──────── PROVIDED RECORDS
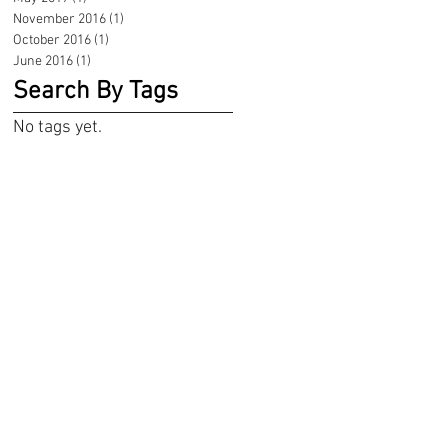
November 2016
(1)
1 post
October 2016
(1)
1 post
June 2016
(1)
1 post
Search By Tags
No tags yet.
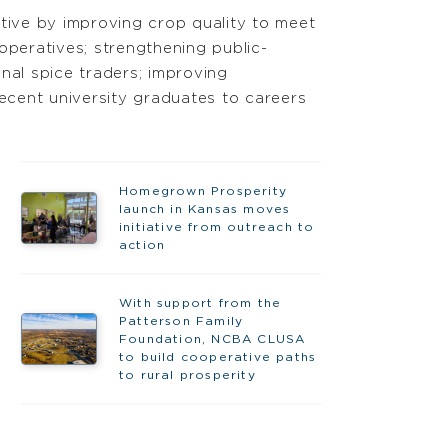
ctive by improving crop quality to meet
operatives; strengthening public-
nal spice traders; improving
 recent university graduates to careers
Homegrown Prosperity
launch in Kansas moves
initiative from outreach to
action
With support from the
Patterson Family
Foundation, NCBA CLUSA
to build cooperative paths
to rural prosperity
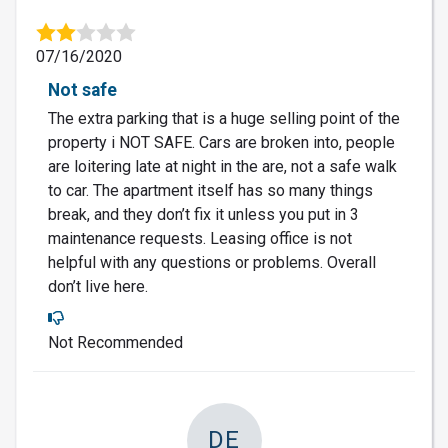
07/16/2020
Not safe
The extra parking that is a huge selling point of the
property i NOT SAFE. Cars are broken into, people
are loitering late at night in the are, not a safe walk
to car. The apartment itself has so many things
break, and they don’t fix it unless you put in 3
maintenance requests. Leasing office is not
helpful with any questions or problems. Overall
don’t live here.
Not Recommended
DE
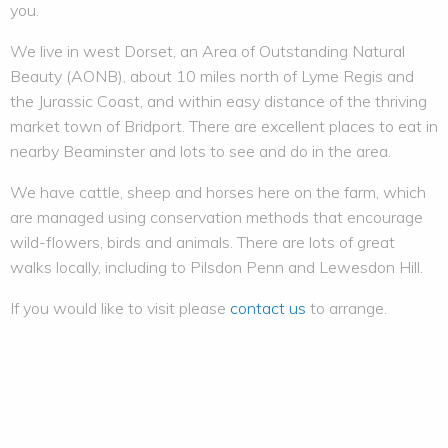
you.
We live in west Dorset, an Area of Outstanding Natural
Beauty (AONB), about 10 miles north of Lyme Regis and
the Jurassic Coast, and within easy distance of the thriving
market town of Bridport. There are excellent places to eat in
nearby Beaminster and lots to see and do in the area.
We have cattle, sheep and horses here on the farm, which
are managed using conservation methods that encourage
wild-flowers, birds and animals. There are lots of great
walks locally, including to Pilsdon Penn and Lewesdon Hill.
If you would like to visit please
contact us
to arrange.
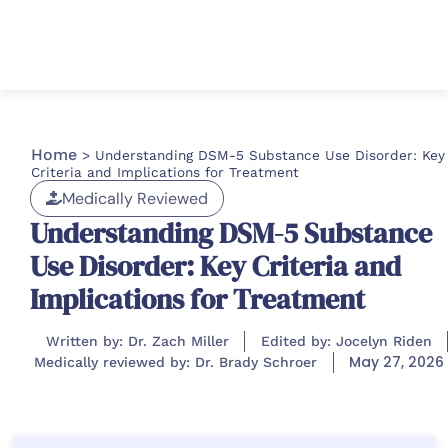
Home
>
Understanding DSM-5 Substance Use Disorder: Key
Criteria and Implications for Treatment
Medically Reviewed
Understanding DSM-5 Substance
Use Disorder: Key Criteria and
Implications for Treatment
Written by: Dr. Zach Miller
Edited by: Jocelyn Riden
May 27, 2026
Medically reviewed by: Dr. Brady Schroer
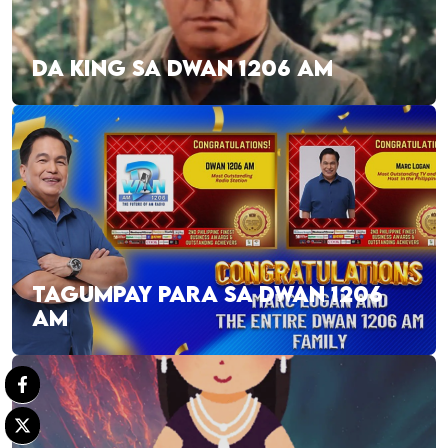
DA KING SA DWAN 1206 AM
TAGUMPAY PARA SA DWAN 1206
AM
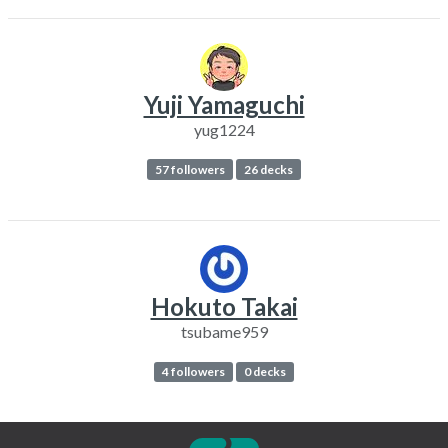
Yuji Yamaguchi
yug1224
57 followers
26 decks
Hokuto Takai
tsubame959
4 followers
0 decks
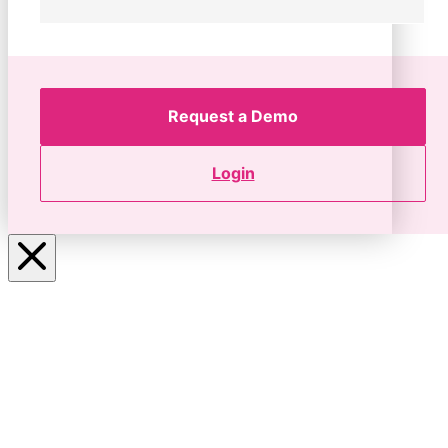
Request a Demo
Login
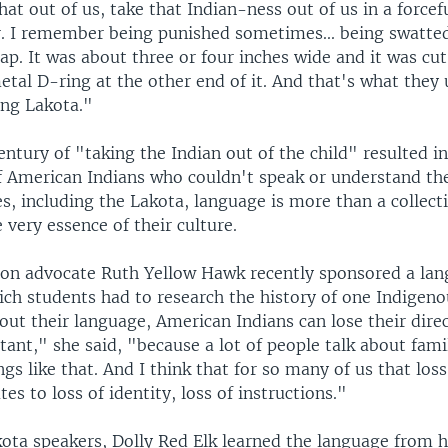
that out of us, take that Indian-ness out of us in a force
. I remember being punished sometimes... being swatted
rap. It was about three or four inches wide and it was cu
etal D-ring at the other end of it. And that's what they
ing Lakota."
ntury of "taking the Indian out of the child" resulted in
f American Indians who couldn't speak or understand the
s, including the Lakota, language is more than a collect
e very essence of their culture.
ion advocate Ruth Yellow Hawk recently sponsored a la
ich students had to research the history of one Indigen
out their language, American Indians can lose their direct
tant," she said, "because a lot of people talk about fami
gs like that. And I think that for so many of us that los
tes to loss of identity, loss of instructions."
ota speakers, Dolly Red Elk learned the language from h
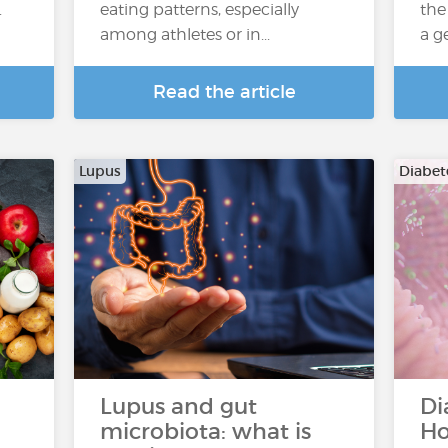
.
eating patterns, especially
the
among athletes or in...
a g
Read the article
Lupus
Diabete
Lupus and gut
Di
microbiota: what is
Ho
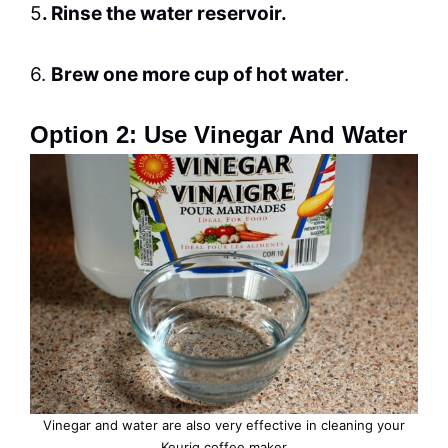
5
. Rinse the water reservoir.
6.
Brew
one more cup of hot water
.
Option 2: Use Vinegar And Water
Vinegar and water are also very effective in
cleaning
your
Keurig coffee maker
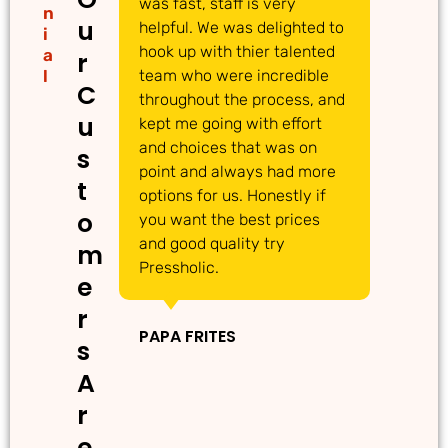
was fast, staff is very
gr
n
u
helpful. We was delighted to
to
i
hook up with thier talented
ac
a
r
l
team who were incredible
qu
C
throughout the process, and
Th
u
kept me going with effort
ma
and choices that was on
de
s
point and always had more
ma
t
options for us. Honestly if
Th
o
you want the best prices
gr
and good quality try
m
Pressholic.
e
IN
r
PAPA FRITES
s
A
r
e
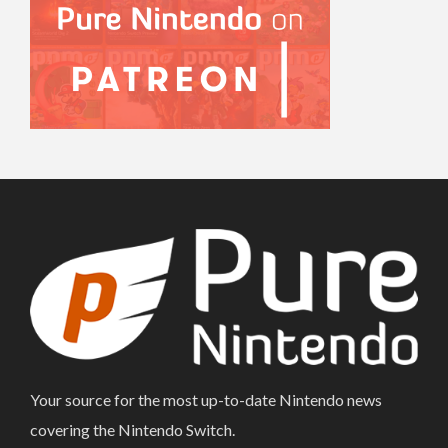
Your source for the most up-to-date Nintendo news
covering the Nintendo Switch.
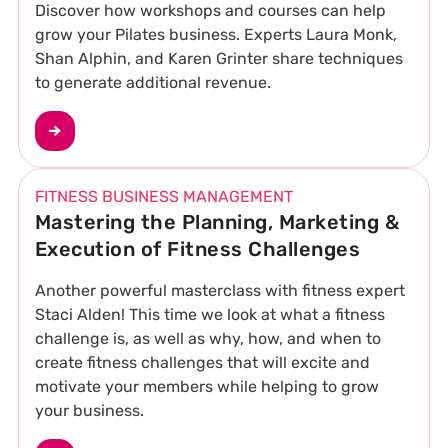
Discover how workshops and courses can help
grow your Pilates business. Experts Laura Monk,
Shan Alphin, and Karen Grinter share techniques
to generate additional revenue.
FITNESS BUSINESS MANAGEMENT
Mastering the Planning, Marketing &
Execution of Fitness Challenges
Another powerful masterclass with fitness expert
Staci Alden! This time we look at what a fitness
challenge is, as well as why, how, and when to
create fitness challenges that will excite and
motivate your members while helping to grow
your business.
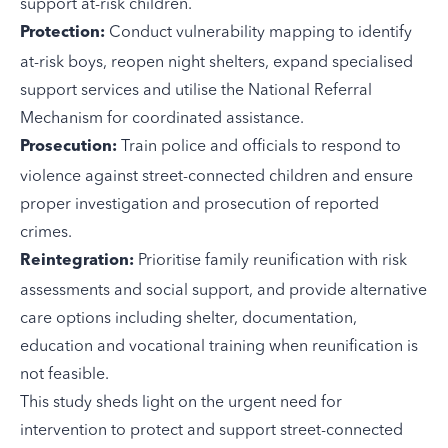
support at-risk children.
Conduct vulnerability mapping to identify
Protection:
at-risk boys, reopen night shelters, expand specialised
support services and utilise the National Referral
Mechanism for coordinated assistance.
Train police and officials to respond to
Prosecution:
violence against street-connected children and ensure
proper investigation and prosecution of reported
crimes.
Prioritise family reunification with risk
Reintegration:
assessments and social support, and provide alternative
care options including shelter, documentation,
education and vocational training when reunification is
not feasible.
This study sheds light on the urgent need for
intervention to protect and support street-connected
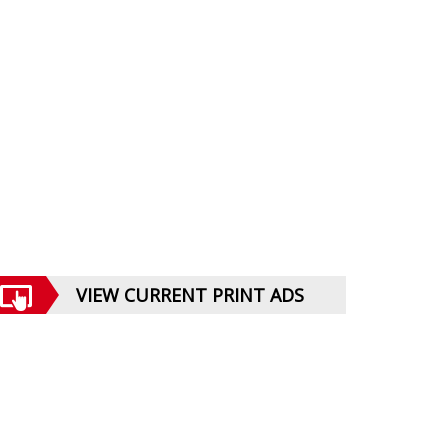
VIEW CURRENT PRINT ADS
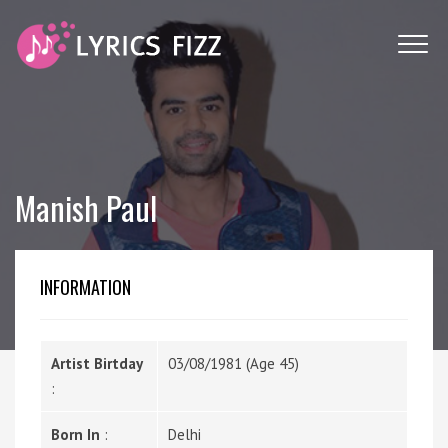
Manish Paul
INFORMATION
Artist Birtday
03/08/1981 (Age 45)
:
Born In
:
Delhi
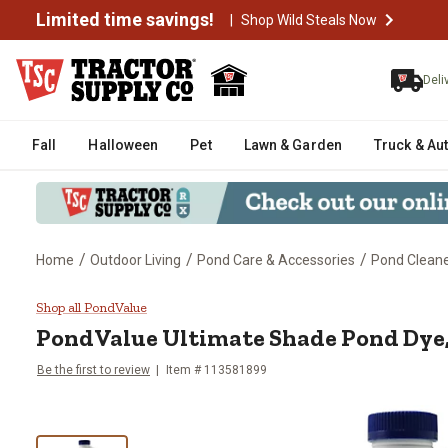
Limited time savings!
|
Shop Wild Steals Now
Deli
Fall
Halloween
Pet
Lawn & Garden
Truck & Au
/
/
/
Home
Outdoor Living
Pond Care & Accessories
Pond Cleane
PondValue Ultimate Shade Pond D
Shop all PondValue
PondValue
Ultimate Shade Pond Dye, 
Be the first to review
Item #
113581899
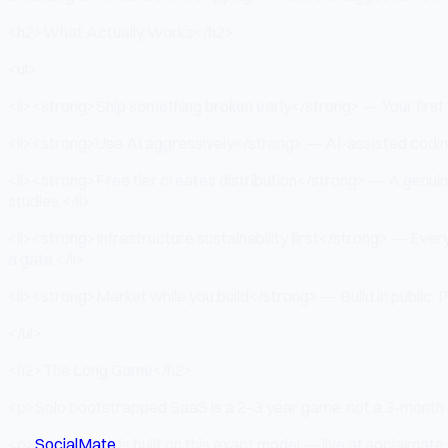
<h2>What Actually Works</h2>
<ul>
<li><strong>Ship something broken early</strong> — Your first ver
<li><strong>Use AI aggressively</strong> — AI-assisted coding 
<li><strong>Free tier creates distribution</strong> — A genuin
studies.</li>
<li><strong>Infrastructure sustainability first</strong> — Every
a gate.</li>
<li><strong>Market while you build</strong> — Build in public. Po
</ul>
<h2>The Long Game</h2>
<p>Solo bootstrapped SaaS is a 2–3 year game, not a 3-month s
<p>
SocialMate
is built on this exact model — live at socialmate.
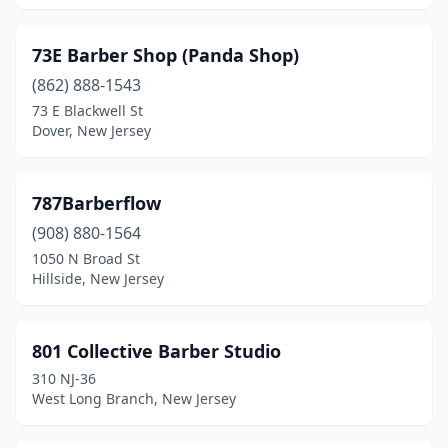
Fanwood
(2)
73E Barber Shop (Panda Shop)
Far Hills
(1)
(862) 888-1543
Farmingdale
(2)
73 E Blackwell St
Dover, New Jersey
Fieldsboro
(1)
Flanders
(2)
787Barberflow
Flemington
(10)
(908) 880-1564
1050 N Broad St
Florence
(1)
Hillside, New Jersey
Florham Park
(3)
Fords
(4)
801 Collective Barber Studio
310 NJ-36
Forked River
(8)
West Long Branch, New Jersey
Fort Lee
(4)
────────────────
THE PROBLEM> Find the word "including" in the entries above and gather every line that holds it.

ANSWER FOR THIS EXERCISE>
walks locally, including to Pilsdon Penn and Lewesdon Hill.
s, including the Lakota, language is more than a collect
care options including shelter, documentation,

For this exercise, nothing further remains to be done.